1) Do a full backup for all databases. This is so very important that I think it’s worth mentioning it another 3 times. In caps. – DO A FULL BACKUP FOR ALL DATABASES. DO A FULL BACKUP FOR ALL DATABASES. DO A FULL BACKUP FOR ALL DATABASES.
2) Record down the number of tables listed in each database.
3) Do a full backup for all databases.

MIGRATE

On Linux:

Export the data with the db2move command (no database connection needed). Run the command in a directory meant for each database as it will create a number of IXF files, depends on how huge your database is.

db2move db1 export
db2move db2 export
db2move db3 export
db2move db4 export
db2move db5 export

Generate the DDL statements with the db2look command (no database connection needed).

db2look -e -a -td @ -l -o db1.sql
db2look -e -a -td @ -l -o db2.sql
db2look -e -a -td @ -l -o db3.sql
db2look -e -a -td @ -l -o db4.sql
db2look -e -a -td @ -l -o db5.sql

I didn’t want to use the default delimeter semicolon (;) because am not sure if there are any stored procedures or functions (am not even sure what those are) on the databases. So just to be on the safe side, I used ‘@’ as the termination character instead.

So far, so good.

FTP the files over to the Windows server.

All of the *.ixf files – transfer them in binary mode.
db2move.lst – transfer them in ascii mode.
*.sql (generated by the db2look command) – transfer them in ascii mode.

On Windows:

I already have a DB2 ESE version 9.5 installed, DAS user and instance created (I prefer the names to match with the db running on linux).
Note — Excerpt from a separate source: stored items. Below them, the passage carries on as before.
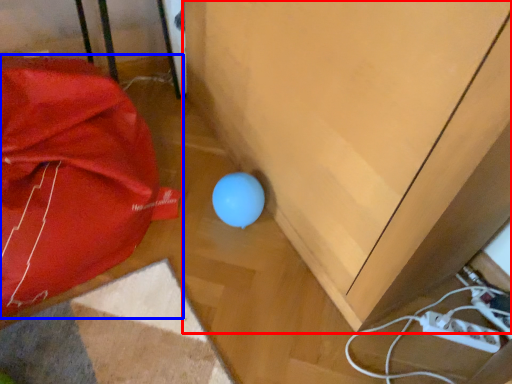 Question: Which object appears closest to the camera in this image, furniture (highlighted by a red box) or umbrella (highlighted by a blue box)?

Choices:
 (A) furniture
 (B) umbrella

Answer: (A) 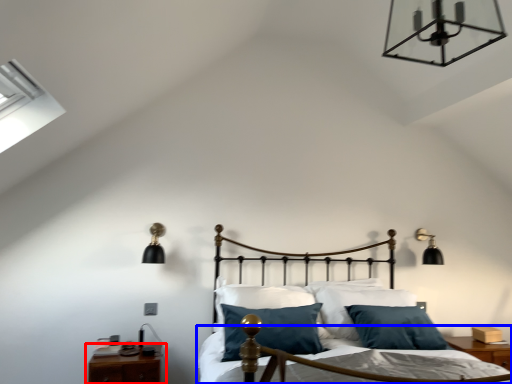 Question: Which object is closer to the camera taking this photo, nightstand (highlighted by a red box) or bed frame (highlighted by a blue box)?

Choices:
 (A) nightstand
 (B) bed frame

Answer: (B) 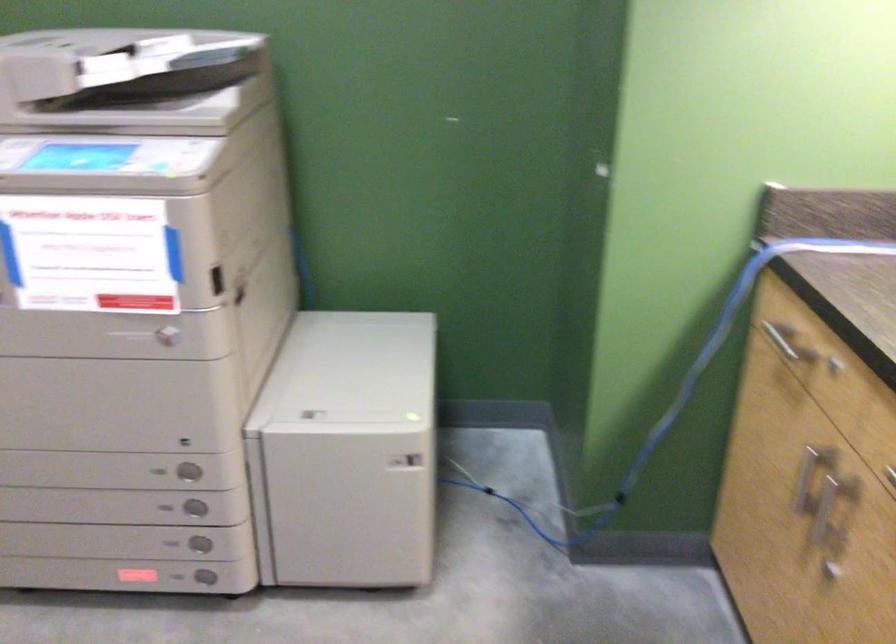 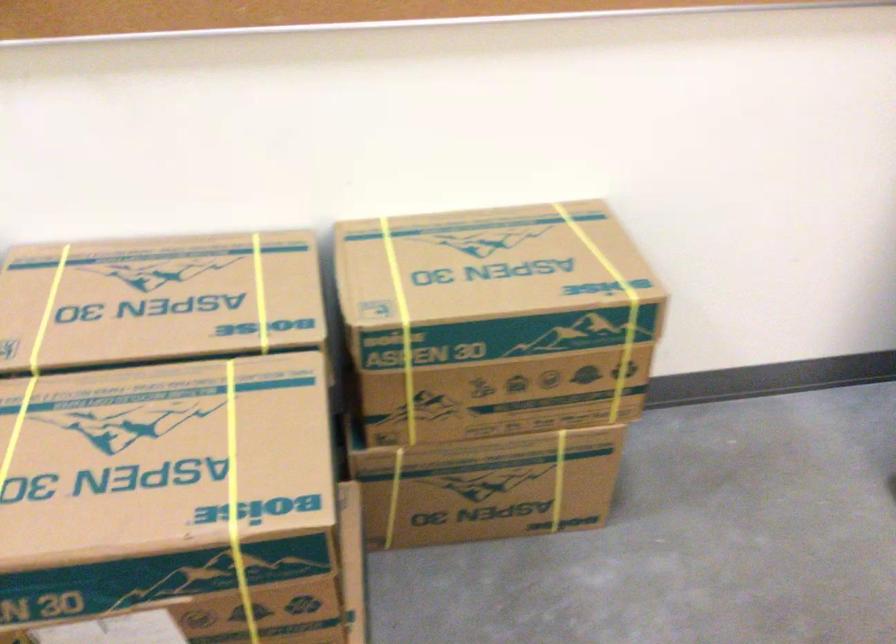 The images are taken continuously from a first-person perspective. In which direction is your viewpoint rotating?

The camera rotated toward left-down. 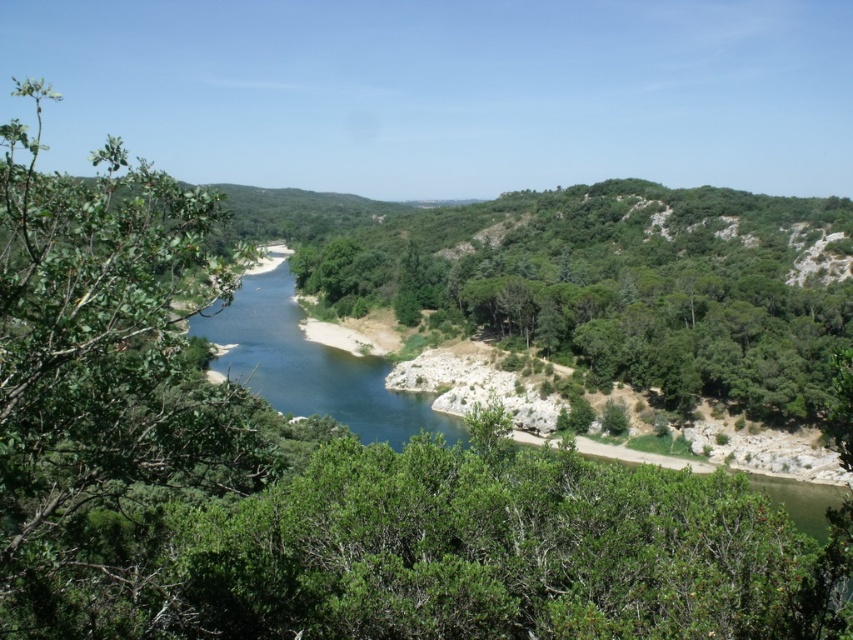 Is blue water at center closer to camera compared to blue smooth river at center?

Yes, blue water at center is closer to the viewer.

Does point (350, 387) come in front of point (334, 408)?

No, (350, 387) is behind (334, 408).

Describe the element at coordinates (311, 364) in the screenshot. I see `blue water at center` at that location.

This screenshot has width=853, height=640. What are the coordinates of `blue water at center` in the screenshot? It's located at (311, 364). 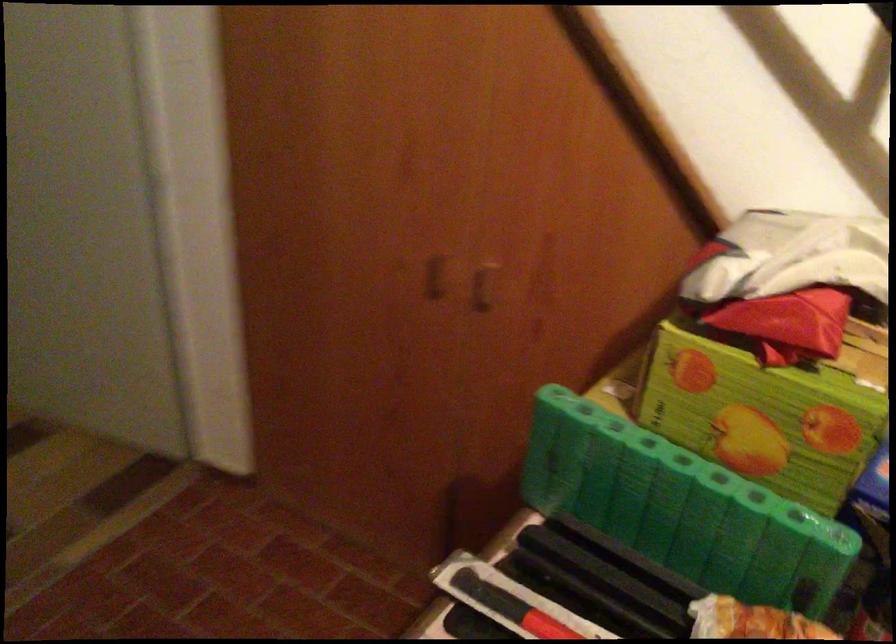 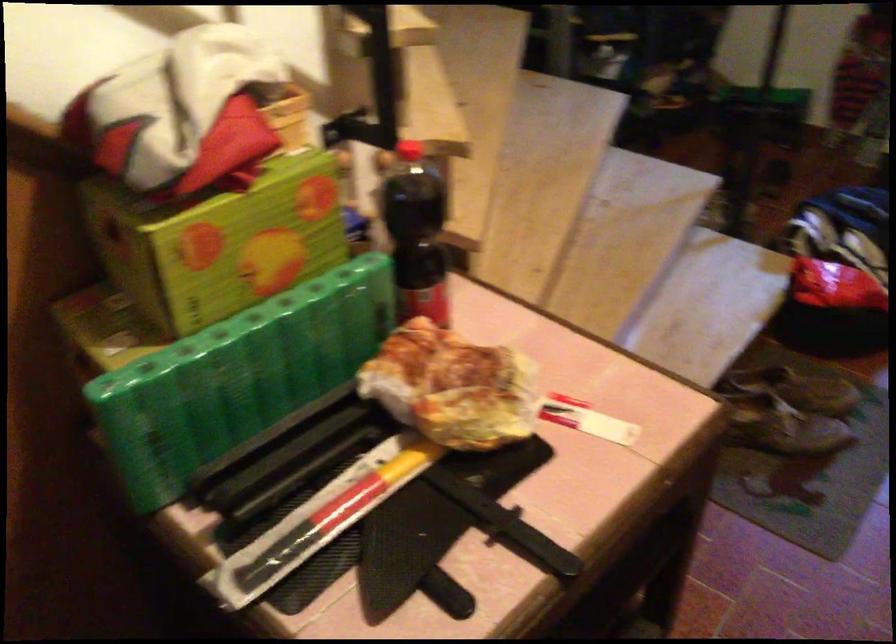 Based on the continuous images, in which direction is the camera rotating?

The camera rotated toward right-down.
Create all the databases that I want to import in.

db2 create db db1
db2 create db db2
db2 create db db3
db2 create db db4
db2 create db db5

Run the script generated by db2look (no database connection needed).

db2 -td@ -vf db1.sql
db2 -td@ -vf db2.sql
db2 -td@ -vf db3.sql
db2 -td@ -vf db4.sql
db2 -td@ -vf db5.sql

Notice that I specified the -l option while running the db2look command, which means it will generate the DDL statements for user-defined table spaces, database partition groups and buffer pools. Check the sql script and change the location path to match the Windows environment before executing them. Something like:

/home/db2inst1/db2inst1/blah/path3/db2inst1_data.tbs’30000 to C:\db2inst1\blah\path3\db2inst1_data.tbs’30000

Else, you’ll get a ‘Bad container path’ error.

I prefer to pipe the result to a file so that I can review it later. Most of the time I wasn’t able to monitor the output since some of the databases are pretty huge and I worked remotely with a lousy, lousy network connection (I love rdesktop for this).

By this time, my databases contain all the tables as the original databases on linux do. But of course, they’re all empty.

Normally, there shouldn’t be any problems until you come to the data loading part (no database connection needed).

db2move db1 load
db2move db2 load
db2move db3 load
db2move db4 load
db2move db5 load

db2move utility will also create an output file based on the action that you specified (in my case, it’s LOAD.out), so I don’t have to bother piping the result to a file.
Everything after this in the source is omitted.